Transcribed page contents
═══

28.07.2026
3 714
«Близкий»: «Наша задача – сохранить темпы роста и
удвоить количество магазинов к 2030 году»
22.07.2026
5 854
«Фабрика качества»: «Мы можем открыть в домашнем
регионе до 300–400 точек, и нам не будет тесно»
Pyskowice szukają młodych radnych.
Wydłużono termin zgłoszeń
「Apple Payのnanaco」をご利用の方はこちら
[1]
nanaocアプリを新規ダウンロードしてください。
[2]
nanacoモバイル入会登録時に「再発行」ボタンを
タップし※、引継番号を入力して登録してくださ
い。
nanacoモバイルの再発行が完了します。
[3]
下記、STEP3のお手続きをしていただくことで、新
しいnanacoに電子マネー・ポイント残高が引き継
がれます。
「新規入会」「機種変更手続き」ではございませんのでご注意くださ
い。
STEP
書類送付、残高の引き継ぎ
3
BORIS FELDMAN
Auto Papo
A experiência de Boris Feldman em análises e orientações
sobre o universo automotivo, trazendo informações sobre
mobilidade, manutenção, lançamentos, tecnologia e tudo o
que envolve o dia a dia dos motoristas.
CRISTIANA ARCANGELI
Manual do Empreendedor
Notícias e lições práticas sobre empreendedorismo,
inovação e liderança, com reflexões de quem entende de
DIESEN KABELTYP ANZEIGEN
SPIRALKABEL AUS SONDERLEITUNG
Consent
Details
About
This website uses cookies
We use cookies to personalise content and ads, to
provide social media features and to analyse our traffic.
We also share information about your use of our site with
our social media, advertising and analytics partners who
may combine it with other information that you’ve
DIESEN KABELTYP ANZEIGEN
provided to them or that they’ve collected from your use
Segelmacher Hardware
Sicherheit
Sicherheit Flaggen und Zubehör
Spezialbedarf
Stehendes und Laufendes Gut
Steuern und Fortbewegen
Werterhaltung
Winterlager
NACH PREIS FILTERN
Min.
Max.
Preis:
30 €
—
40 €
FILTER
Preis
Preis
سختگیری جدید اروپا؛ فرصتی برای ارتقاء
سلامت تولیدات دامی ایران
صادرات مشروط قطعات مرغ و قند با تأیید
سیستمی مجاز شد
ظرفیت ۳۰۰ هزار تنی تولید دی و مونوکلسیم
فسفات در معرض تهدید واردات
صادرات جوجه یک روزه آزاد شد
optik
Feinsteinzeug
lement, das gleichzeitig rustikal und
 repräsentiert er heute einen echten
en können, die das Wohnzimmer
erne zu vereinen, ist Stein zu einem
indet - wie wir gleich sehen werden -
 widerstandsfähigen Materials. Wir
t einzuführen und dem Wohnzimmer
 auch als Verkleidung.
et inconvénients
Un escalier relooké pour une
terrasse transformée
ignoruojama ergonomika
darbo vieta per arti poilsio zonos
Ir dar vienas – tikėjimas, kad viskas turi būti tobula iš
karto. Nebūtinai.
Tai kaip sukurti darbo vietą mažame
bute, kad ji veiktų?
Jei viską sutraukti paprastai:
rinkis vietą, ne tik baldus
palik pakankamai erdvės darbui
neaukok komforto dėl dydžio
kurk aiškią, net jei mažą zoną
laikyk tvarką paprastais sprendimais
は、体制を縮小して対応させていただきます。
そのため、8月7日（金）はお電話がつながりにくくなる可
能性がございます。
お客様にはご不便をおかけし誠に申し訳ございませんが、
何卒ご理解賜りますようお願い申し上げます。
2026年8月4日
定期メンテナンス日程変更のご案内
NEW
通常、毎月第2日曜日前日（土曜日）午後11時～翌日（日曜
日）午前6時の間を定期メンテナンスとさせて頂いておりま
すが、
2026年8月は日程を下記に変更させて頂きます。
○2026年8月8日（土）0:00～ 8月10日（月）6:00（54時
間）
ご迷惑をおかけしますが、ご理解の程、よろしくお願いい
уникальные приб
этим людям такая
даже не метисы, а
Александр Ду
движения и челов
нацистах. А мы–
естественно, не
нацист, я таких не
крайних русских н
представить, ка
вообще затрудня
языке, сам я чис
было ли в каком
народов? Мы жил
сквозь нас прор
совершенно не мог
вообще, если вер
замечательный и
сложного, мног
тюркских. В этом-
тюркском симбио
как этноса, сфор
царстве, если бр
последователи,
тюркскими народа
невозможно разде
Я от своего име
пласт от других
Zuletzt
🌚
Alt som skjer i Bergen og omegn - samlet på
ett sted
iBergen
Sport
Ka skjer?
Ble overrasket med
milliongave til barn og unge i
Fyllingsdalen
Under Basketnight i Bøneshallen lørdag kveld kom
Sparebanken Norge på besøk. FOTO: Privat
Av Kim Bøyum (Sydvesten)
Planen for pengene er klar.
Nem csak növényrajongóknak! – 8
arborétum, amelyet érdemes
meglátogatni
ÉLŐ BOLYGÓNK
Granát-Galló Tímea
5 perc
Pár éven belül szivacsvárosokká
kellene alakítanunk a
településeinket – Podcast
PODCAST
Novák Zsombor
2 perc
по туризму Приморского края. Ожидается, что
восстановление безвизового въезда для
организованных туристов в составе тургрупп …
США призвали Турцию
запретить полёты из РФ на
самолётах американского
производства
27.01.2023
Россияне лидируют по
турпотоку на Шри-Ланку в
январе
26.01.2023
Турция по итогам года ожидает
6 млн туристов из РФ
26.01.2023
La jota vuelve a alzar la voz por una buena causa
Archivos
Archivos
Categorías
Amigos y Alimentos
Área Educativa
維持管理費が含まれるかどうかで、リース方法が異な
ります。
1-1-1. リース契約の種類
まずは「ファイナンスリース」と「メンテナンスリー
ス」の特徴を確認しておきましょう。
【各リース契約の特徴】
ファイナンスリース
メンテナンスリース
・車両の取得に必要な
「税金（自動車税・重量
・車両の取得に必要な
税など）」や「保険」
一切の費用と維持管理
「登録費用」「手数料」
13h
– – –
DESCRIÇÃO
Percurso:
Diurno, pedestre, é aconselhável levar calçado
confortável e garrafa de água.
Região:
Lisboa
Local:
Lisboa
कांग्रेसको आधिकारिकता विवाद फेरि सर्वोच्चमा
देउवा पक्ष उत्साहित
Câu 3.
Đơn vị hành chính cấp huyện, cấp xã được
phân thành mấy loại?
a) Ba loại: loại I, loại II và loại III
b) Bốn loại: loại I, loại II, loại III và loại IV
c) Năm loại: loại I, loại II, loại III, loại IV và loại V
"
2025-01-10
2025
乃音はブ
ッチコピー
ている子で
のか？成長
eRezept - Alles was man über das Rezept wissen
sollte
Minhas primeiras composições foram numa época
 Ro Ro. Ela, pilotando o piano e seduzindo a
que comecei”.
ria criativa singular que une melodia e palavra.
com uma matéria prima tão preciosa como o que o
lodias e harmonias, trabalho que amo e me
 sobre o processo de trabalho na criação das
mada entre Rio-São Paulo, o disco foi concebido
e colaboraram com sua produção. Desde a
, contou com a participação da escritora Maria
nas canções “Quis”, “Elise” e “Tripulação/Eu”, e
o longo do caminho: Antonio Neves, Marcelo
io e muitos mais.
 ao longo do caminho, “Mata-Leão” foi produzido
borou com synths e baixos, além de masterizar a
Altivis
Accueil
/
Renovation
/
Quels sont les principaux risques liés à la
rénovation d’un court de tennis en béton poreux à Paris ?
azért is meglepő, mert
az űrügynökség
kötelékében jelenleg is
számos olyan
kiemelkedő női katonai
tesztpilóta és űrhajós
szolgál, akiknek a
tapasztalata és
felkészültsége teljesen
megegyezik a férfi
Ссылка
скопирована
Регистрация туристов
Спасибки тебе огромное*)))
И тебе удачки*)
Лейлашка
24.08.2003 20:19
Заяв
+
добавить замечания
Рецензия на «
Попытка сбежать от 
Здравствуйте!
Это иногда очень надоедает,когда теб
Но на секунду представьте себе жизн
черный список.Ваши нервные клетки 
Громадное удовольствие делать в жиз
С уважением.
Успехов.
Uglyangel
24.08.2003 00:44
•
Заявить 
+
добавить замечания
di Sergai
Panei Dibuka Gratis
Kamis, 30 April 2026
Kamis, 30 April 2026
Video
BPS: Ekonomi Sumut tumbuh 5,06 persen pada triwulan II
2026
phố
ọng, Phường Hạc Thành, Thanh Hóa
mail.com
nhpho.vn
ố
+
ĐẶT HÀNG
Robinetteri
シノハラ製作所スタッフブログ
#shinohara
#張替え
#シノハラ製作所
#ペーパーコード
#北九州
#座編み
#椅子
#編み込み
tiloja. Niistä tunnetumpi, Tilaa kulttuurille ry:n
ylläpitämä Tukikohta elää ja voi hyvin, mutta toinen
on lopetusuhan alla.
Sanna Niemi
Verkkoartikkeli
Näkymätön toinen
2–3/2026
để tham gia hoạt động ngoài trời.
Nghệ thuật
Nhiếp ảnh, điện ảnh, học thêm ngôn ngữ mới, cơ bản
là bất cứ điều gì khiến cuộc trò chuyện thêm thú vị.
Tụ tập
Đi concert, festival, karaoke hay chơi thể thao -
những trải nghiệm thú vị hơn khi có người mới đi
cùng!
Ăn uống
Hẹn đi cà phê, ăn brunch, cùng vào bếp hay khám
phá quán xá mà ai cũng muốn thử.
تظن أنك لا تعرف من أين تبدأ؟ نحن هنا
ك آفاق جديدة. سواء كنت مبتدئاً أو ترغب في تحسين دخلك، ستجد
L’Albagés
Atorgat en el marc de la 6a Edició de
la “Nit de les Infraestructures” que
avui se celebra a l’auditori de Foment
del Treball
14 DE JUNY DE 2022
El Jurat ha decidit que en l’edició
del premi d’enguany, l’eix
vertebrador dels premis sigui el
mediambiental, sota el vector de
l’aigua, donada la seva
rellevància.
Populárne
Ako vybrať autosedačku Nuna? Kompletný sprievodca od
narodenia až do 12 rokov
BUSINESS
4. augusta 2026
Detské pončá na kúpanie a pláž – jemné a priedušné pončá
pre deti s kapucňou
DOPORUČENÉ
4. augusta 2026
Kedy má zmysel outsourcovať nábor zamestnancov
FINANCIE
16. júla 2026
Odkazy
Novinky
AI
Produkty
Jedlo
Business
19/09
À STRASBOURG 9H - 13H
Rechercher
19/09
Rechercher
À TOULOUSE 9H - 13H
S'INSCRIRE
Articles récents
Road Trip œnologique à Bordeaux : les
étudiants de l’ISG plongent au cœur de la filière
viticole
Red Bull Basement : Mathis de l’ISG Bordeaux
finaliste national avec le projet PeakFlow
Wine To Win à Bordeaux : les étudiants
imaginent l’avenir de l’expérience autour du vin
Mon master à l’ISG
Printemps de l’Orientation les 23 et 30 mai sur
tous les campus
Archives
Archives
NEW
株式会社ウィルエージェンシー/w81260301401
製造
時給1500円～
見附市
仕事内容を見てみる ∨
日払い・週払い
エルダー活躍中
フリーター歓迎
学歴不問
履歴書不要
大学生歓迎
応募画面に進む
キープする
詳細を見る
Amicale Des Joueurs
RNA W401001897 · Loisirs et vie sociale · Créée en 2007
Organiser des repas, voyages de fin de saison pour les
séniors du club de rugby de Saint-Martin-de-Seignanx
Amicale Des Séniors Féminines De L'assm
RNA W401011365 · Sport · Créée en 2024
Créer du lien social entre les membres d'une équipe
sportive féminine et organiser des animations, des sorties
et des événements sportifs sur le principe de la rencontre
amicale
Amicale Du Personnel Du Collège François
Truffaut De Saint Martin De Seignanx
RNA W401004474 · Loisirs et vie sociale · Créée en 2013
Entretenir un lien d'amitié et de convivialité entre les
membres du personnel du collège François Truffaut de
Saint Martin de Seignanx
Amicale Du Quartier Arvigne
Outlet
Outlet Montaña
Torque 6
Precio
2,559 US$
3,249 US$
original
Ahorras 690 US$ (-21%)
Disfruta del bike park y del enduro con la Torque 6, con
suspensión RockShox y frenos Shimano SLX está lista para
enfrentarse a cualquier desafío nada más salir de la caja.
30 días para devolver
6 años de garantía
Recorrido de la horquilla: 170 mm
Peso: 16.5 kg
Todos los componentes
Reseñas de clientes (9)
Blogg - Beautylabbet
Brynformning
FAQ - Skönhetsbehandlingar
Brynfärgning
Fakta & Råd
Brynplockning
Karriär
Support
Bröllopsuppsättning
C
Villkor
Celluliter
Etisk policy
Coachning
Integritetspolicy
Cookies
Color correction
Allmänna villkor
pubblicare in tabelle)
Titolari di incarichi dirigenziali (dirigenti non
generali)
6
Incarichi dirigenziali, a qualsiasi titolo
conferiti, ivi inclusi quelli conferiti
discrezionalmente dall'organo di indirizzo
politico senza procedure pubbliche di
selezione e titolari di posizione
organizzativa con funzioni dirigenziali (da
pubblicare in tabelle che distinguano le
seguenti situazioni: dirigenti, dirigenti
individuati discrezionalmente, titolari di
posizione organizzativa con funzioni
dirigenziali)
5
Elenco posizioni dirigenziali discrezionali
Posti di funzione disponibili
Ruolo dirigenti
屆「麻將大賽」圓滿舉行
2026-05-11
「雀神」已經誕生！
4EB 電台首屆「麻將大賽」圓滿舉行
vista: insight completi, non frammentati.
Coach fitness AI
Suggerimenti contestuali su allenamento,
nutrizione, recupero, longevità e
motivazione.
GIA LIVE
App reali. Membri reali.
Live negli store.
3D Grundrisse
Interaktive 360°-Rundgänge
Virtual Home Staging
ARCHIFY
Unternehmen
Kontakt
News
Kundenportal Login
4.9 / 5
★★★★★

═══

Read through the entries above, and wherever a line holds the string "tabelle", copy it.

Result of the exercise>
pubblicare in tabelle)
pubblicare in tabelle che distinguano le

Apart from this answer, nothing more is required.